In 2009, the Oregon Menu Labeling Act was passed to provide consumers with basic nutrition information about prepared food sold at chain restaurants. The law mandated that restaurants with 15 or more outlets nationwide would provide information regarding the calories, saturated fat, trans fat, carbohydrates, and sodium in all menu items upon request. The number of meals people eat outside of the home has reached an all-time high (49% of food dollars are spent on eating out), so it has become imperative for consumers to have accurate information to help make healthy choices.
In general, people vastly underestimate the calories in the foods they eat. A study in the American Journal of Public Health found that 9 out of 10 people underestimated the calorie content of certain items by an average of 600 calories (almost 50% less than the actual calorie content). The National Institutes of Health believes that by providing the public with nutritional values, people are able to make informed decisions and eventually make smarter choices when it comes to food.

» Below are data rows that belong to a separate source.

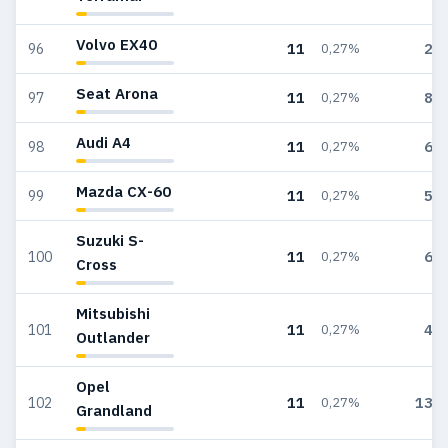
Volvo EX40
11
29
96
0,27%
Seat Arona
11
86
97
0,27%
Audi A4
11
60
98
0,27%
Mazda CX-60
11
58
99
0,27%
Suzuki S-
11
63
100
0,27%
Cross
Mitsubishi
11
45
101
0,27%
Outlander
Opel
11
137
102
0,27%
Grandland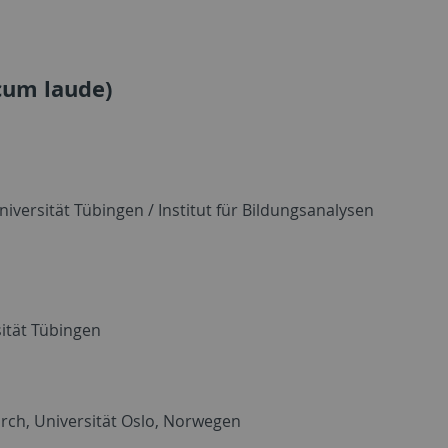
cum laude)
iversität Tübingen / Institut für Bildungsanalysen
ität Tübingen
rch, Universität Oslo, Norwegen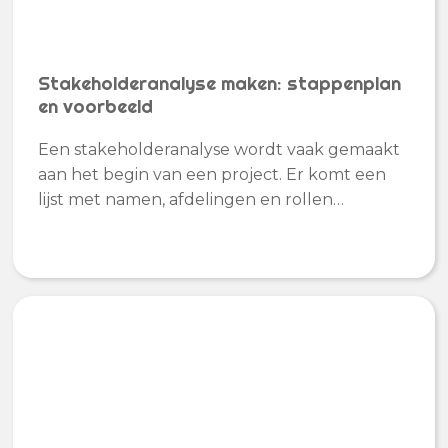
Stakeholderanalyse maken: stappenplan
en voorbeeld
Een stakeholderanalyse wordt vaak gemaakt
aan het begin van een project. Er komt een
lijst met namen, afdelingen en rollen…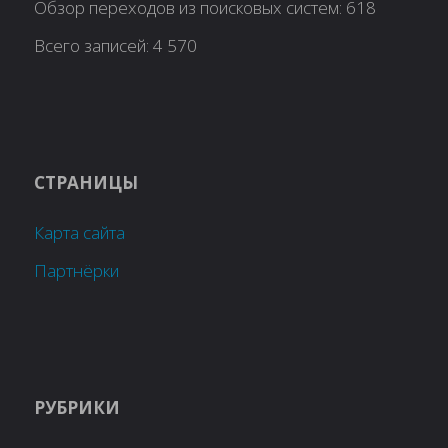
Обзор переходов из поисковых систем:
618
Всего записей:
4 570
СТРАНИЦЫ
Карта сайта
Партнёрки
РУБРИКИ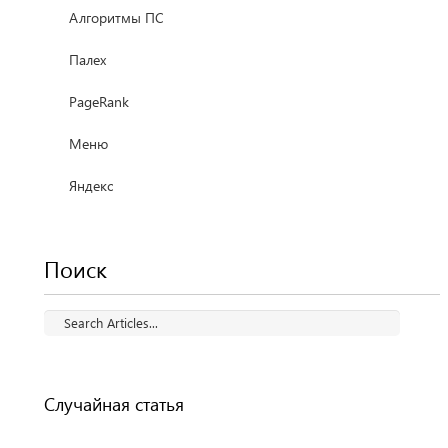
Алгоритмы ПС
Палех
PageRank
Меню
Яндекс
Поиск
Случайная статья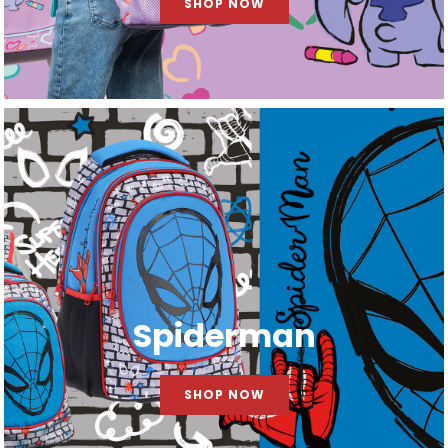
SHOP NOW
Spiderman
SHOP NOW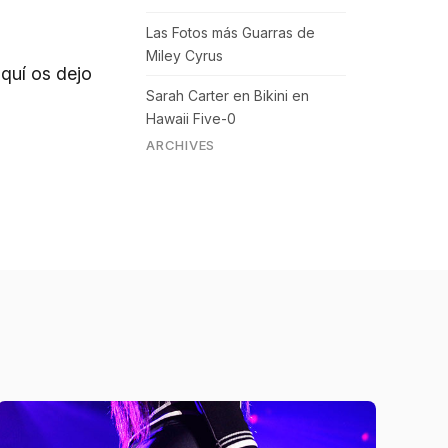
Las Fotos más Guarras de
Miley Cyrus
quí os dejo
Sarah Carter en Bikini en
Hawaii Five-0
ARCHIVES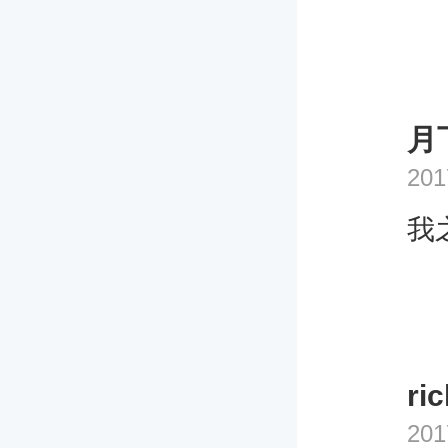
月
201
我
ri
201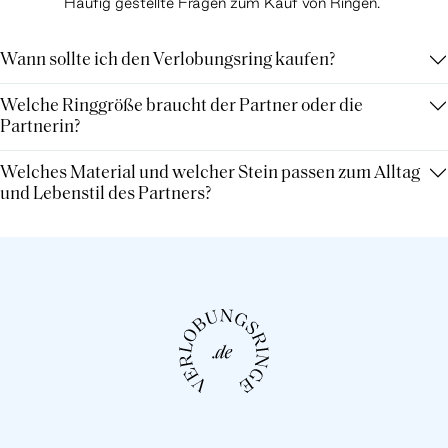
Häufig gestellte Fragen zum Kauf von Ringen.
Wann sollte ich den Verlobungsring kaufen?
Welche Ringgröße braucht der Partner oder die
Partnerin?
Welches Material und welcher Stein passen zum Alltag
und Lebenstil des Partners?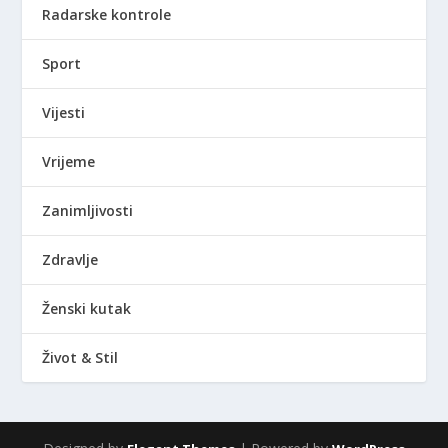
Radarske kontrole
Sport
Vijesti
Vrijeme
Zanimljivosti
Zdravlje
Ženski kutak
Život & Stil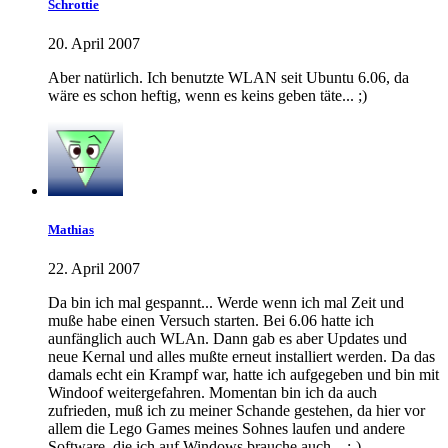
Schrottie
20. April 2007
Aber natürlich. Ich benutzte WLAN seit Ubuntu 6.06, da
wäre es schon heftig, wenn es keins geben täte... ;)
Mathias
22. April 2007
Da bin ich mal gespannt... Werde wenn ich mal Zeit und
muße habe einen Versuch starten. Bei 6.06 hatte ich
aunfänglich auch WLAn. Dann gab es aber Updates und
neue Kernal und alles mußte erneut installiert werden. Da das
damals echt ein Krampf war, hatte ich aufgegeben und bin mit
Windoof weitergefahren. Momentan bin ich da auch
zufrieden, muß ich zu meiner Schande gestehen, da hier vor
allem die Lego Games meines Sohnes laufen und andere
Software, die ich auf Windows brauche auch... :-)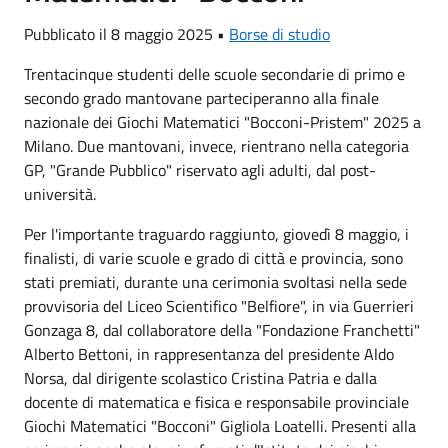
Pubblicato il 8 maggio 2025 •
Borse di studio
Trentacinque studenti delle scuole secondarie di primo e
secondo grado mantovane parteciperanno alla finale
nazionale dei Giochi Matematici "Bocconi-Pristem" 2025 a
Milano. Due mantovani, invece, rientrano nella categoria
GP, "Grande Pubblico" riservato agli adulti, dal post-
università.
Per l'importante traguardo raggiunto, giovedì 8 maggio, i
finalisti, di varie scuole e grado di città e provincia, sono
stati premiati, durante una cerimonia svoltasi nella sede
provvisoria del Liceo Scientifico "Belfiore", in via Guerrieri
Gonzaga 8, dal collaboratore della "Fondazione Franchetti"
Alberto Bettoni, in rappresentanza del presidente Aldo
Norsa, dal dirigente scolastico Cristina Patria e dalla
docente di matematica e fisica e responsabile provinciale
Giochi Matematici "Bocconi" Gigliola Loatelli. Presenti alla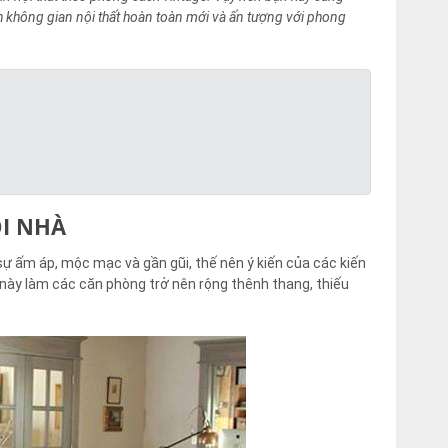
nh không gian nội thất hoàn toàn mới và ấn tượng với phong
ÔI NHÀ
ự ấm áp, mộc mạc và gần gũi, thế nên ý kiến của các kiến
u này làm các căn phòng trở nên rộng thênh thang, thiếu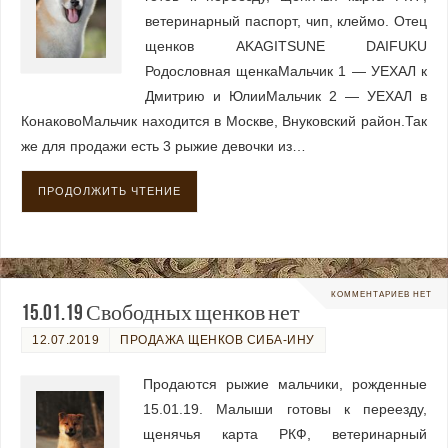
ветеринарный паспорт, чип, клеймо. Отец
щенков AKAGITSUNE DAIFUKU
Родословная щенкаМальчик 1 — УЕХАЛ к
Дмитрию и ЮлииМальчик 2 — УЕХАЛ в
КонаковоМальчик находится в Москве, Внуковский район.Так
же для продажи есть 3 рыжие девочки из…
ПРОДОЛЖИТЬ ЧТЕНИЕ
КОММЕНТАРИЕВ НЕТ
15.01.19 Свободных щенков нет
12.07.2019
ПРОДАЖА ЩЕНКОВ СИБА-ИНУ
Продаются рыжие мальчики, рожденные
15.01.19. Малыши готовы к переезду,
щенячья карта РКФ, ветеринарный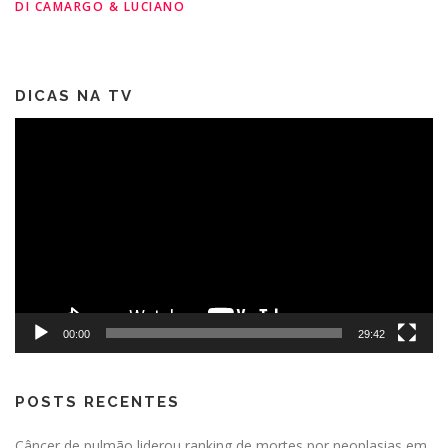
DI CAMARGO & LUCIANO
DICAS NA TV
Tocador
de
vídeo
00:00
29:42
POSTS RECENTES
Câncer de pulmão liderou ranking de mortes por neoplasias em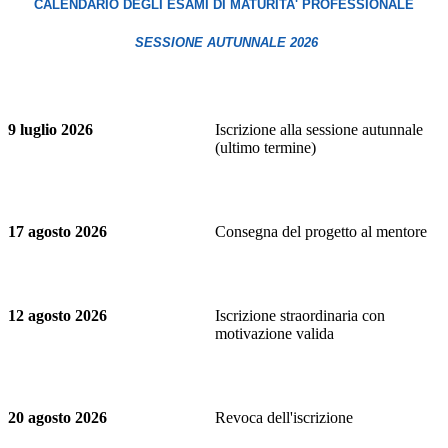
CALENDARIO DEGLI ESAMI DI MATURITA' PROFESSIONALE
SESSIONE AUTUNNALE 2026
9 luglio 2026
Iscrizione alla sessione autunnale
(ultimo termine)
17 agosto 2026
Consegna del progetto al mentore
12 agosto 2026
Iscrizione straordinaria con
motivazione valida
20 agosto 2026
Revoca dell'iscrizione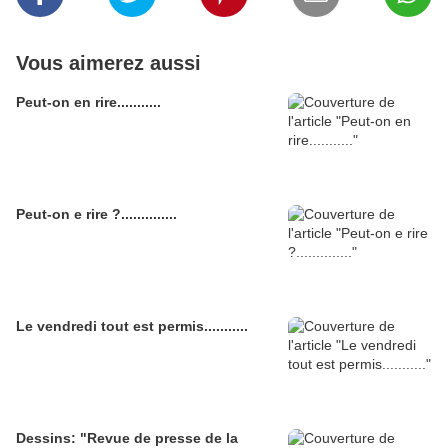
Vous aimerez aussi
Peut-on en rire...........
Peut-on e rire ?..............
Le vendredi tout est permis...........
Dessins: "Revue de presse de la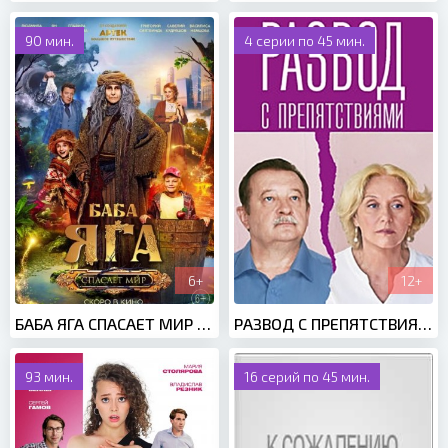
90 мин.
4 серии по 45 мин.
6+
12+
БАБА ЯГА СПАСАЕТ МИР (2023)
РАЗВОД С ПРЕПЯТСТВИЯМИ (2023)
93 мин.
16 серий по 45 мин.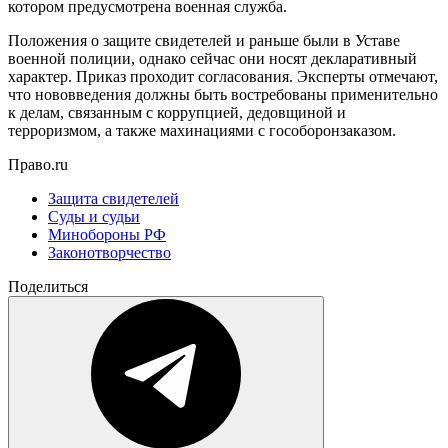
котором предусмотрена военная служба.
Положения о защите свидетелей и раньше были в Уставе
военной полиции, однако сейчас они носят декларативный
характер. Приказ проходит согласования. Эксперты отмечают,
что нововведения должны быть востребованы применительно
к делам, связанным с коррупцией, дедовщиной и
терроризмом, а также махинациями с гособоронзаказом.
Право.ru
Защита свидетелей
Суды и судьи
Минобороны РФ
Законотворчество
Поделиться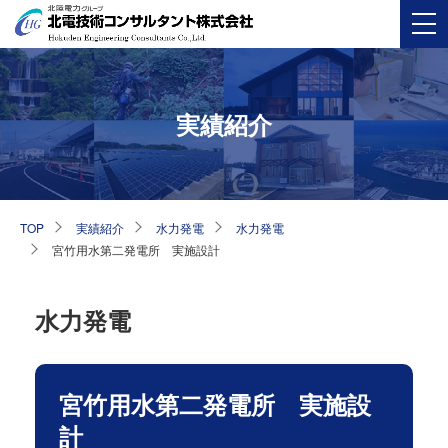
実績紹介
TOP
実績紹介
水力発電
水力発電
宮竹用水第二発電所 実施設計
水力発電
宮竹用水第二発電所 実施設
計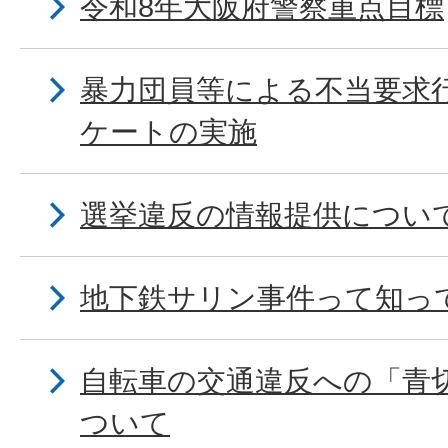
令和8年大阪府警察重点目標
暴力団員等による不当要求
ケートの実施
選挙違反の情報提供につい
地下鉄サリン事件って知っ
自転車の交通違反への「青
ついて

Currently, Oregonians can apply for pedestrian and bicycle grants through July of this year. Approximately $5 million will be distributed for construction of bicycling and walking infrastructure, which helps keep residents active and healthy. Although much of Oregon is already cycler-friendly, safer more expansive bike routes means more residents are able to stay active. Oregon policy makers continue to make small but significant adjustments in order to help keep the people healthy. Hopefully, Oregon will start to see some real changes over the coming years!